ARTICLES OF AGREEMENT
(AS AMENDED NOVEMBER 18, 2007)
THE UNDERSIGNED, BEING PERSONS OF LAWFUL AGE, ASSOCIATE UNDER THE
FIRST: The name of the corporation shall be:
The Village Players
SECOND: The object for which this corporation is established is:
The object for which the corporation is established is:
To provide fine year round live theatrical entertainment at reasonable prices for the surrounding area; to encourage and develop participation for amateurs in all phases of the theatrical arts; to provide a stimulus for participation by non-professional and original talent in acting, directing, producing, etc., and any and all phases of the theatre.
THIRD: The provisions for establishing membership and participation in the corporation are:
A. Definition of a Member of The Village Players
1. Individual – an individual member of The Village Players is one who has paid dues to The Village Players within the current fiscal year.
2. Family – a family membership of The Village Players includes a single household couple or a parent(s) or guardian(s) and his/her/their minor children who have paid dues to The Village Players within the current fiscal year.
The Village Players is open to anyone interested in participating in or
supporting amateur theater.
Dues shall be determined by the Board of Directors
D. Fiscal Year.
The fiscal year is defined as January 1 through December 31.
E. Voting Qualifications:
The individual must be a member who has paid his/her dues prior to April
1st of the current fiscal year, and must be eighteen (18) years of age or older. An individual member is entitled to one vote. A family membership is entitled to one vote per adult with no more than two (2) votes per family. A member must be present to vote.
F. Pursuant to New Hampshire R.S.A. section 292:6 the power to alter, amend, or
repeal this corporation’s bylaws or its articles of agreement or to adopt
new bylaws or articles of agreement is reserved to the voting members of
the Village Players.
G. No part of the net earnings of the corporation shall inure to the benefit of, or be
distributable to its members, trustees, officers, or other private persons, except that the corporation shall be authorized and empowered to pay reasonable compensation for services rendered and to make payments and distributions in furtherance of the purposes set forth in the preceding paragraph hereof.

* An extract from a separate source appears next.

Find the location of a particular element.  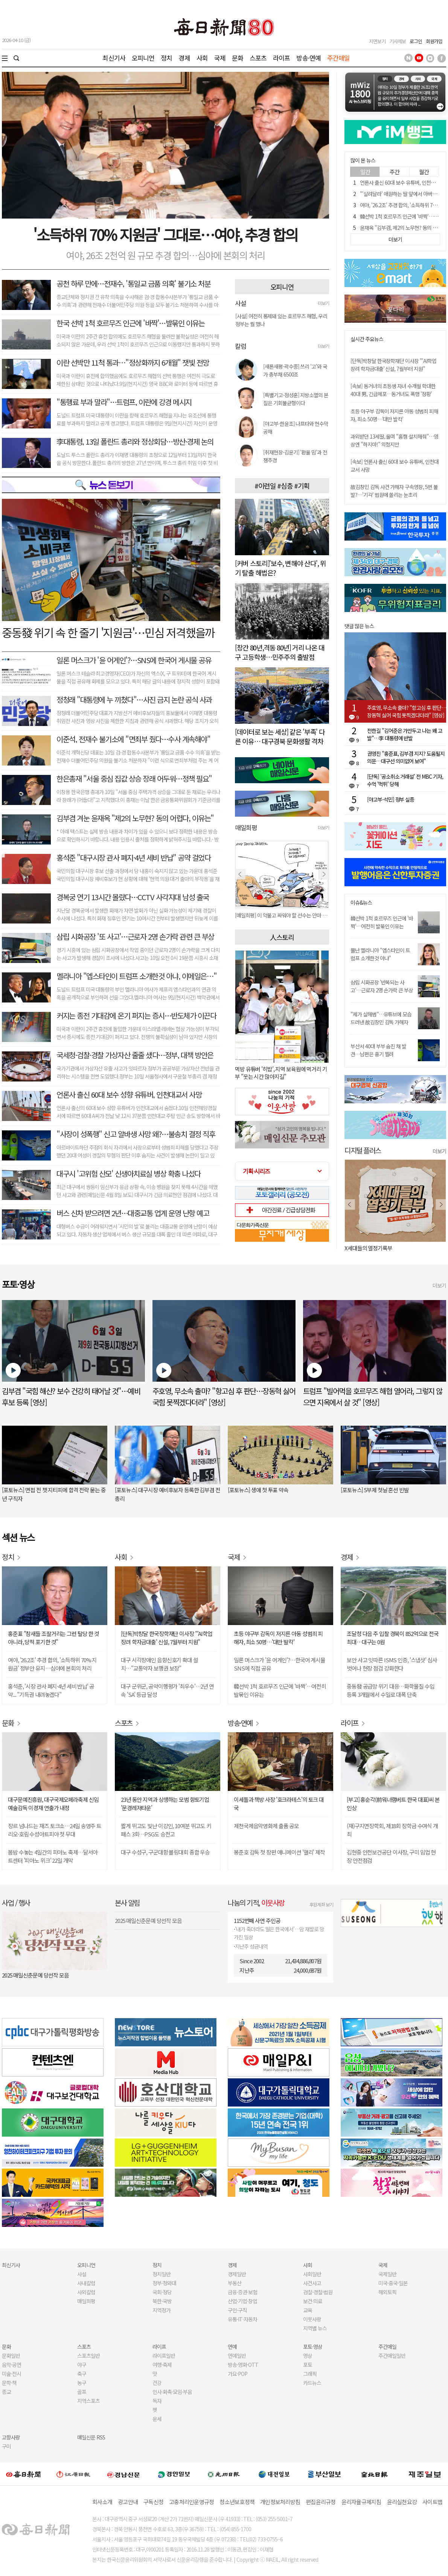 사외칼럼 is located at coordinates (86, 2292).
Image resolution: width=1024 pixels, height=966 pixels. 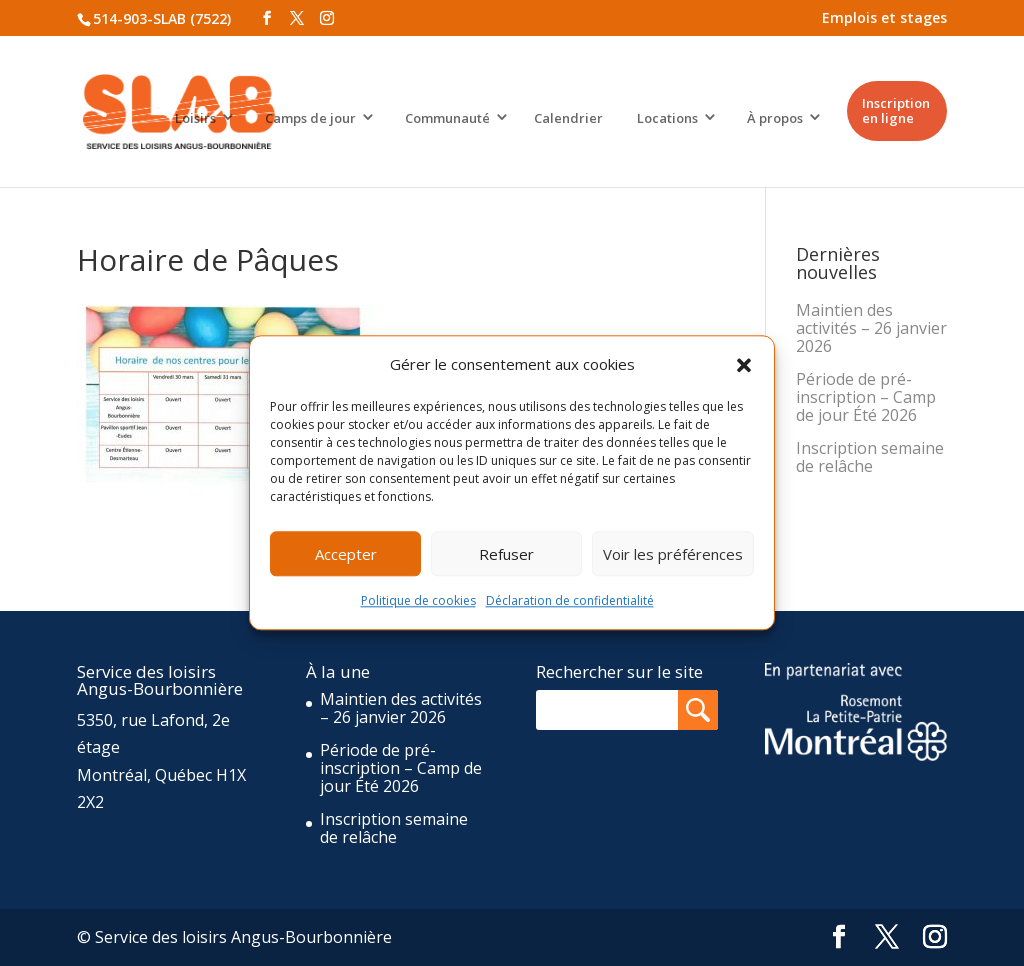 I want to click on Déclaration de confidentialité, so click(x=570, y=601).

No substantial part of the activities of the corporation shall be the carrying on of propaganda, or otherwise attempting to influence legislation, and the corporation shall not participate in, or intervene in (including the publishing or distribution of statements) any political campaign on behalf of any candidate for public office. Notwithstanding any other provisions of these Resolutions or the original Articles of Agreement, the corporations shall not carry on any other activities not permitted to be carried on by a corporation exempt from federal income tax under section 501 (c) (3) of the Internal Revenue Code of 1954 (or the corresponding provision of any future US Internal Revenue law.)
FOURTH: The provisions for disposition of the corporate assets in the event of dissolution of the corporation including the prioritization of rights of shareholders and members to corporate assets are:
Upon dissolution of the corporation, the Board shall, after paying or making provision for the payment of all of the liabilities of the corporation, dispose of all of the assets of the corporation exclusively for the purposes of the corporation in such manner, or to such organization or organizations organized and operated exclusively for charitable, educational, religious, or scientific purposes as shall at the time qualify as an exempt organization under 501 (c) (3) of the Internal Revenue Code of 1954 (or the corresponding provision of any future US Internal Revenue law), as the Board of Directors shall determine. Such assets not so disposed of shall be disposed of by the Superior Court of Carroll County (or the court of general jurisdiction in the county in which the principal place of business of the corporation is located at the time of such dissolution) exclusively for such purposes or to such organization or organizations, as the said court shall determine, which are organized and operated exclusively for such purposes.
FIFTH: The address at which the business of this corporation is to be carried on is:
The Village Players
SIXTH: The amount of capital stock, if any, or the number of shares or membership certificates, if any, and provisions for retirement, reacquisition and redemption of those shares or certificates are:
SEVENTH: Provision eliminating or limiting the personal liability of a director, an officer or both, to the corporation or its shareholders for monetary damages for breach of fiduciary duty as a director, an officer or both is:
The Village Players shall indemnify and hold its directors harmless from all suits, claims, injuries or damages asserted against them, as long as the director or officer to be indemnified has not acted in bad faith or engaged in intentional misconduct or knowing violation of the law, or derived improper personal benefit.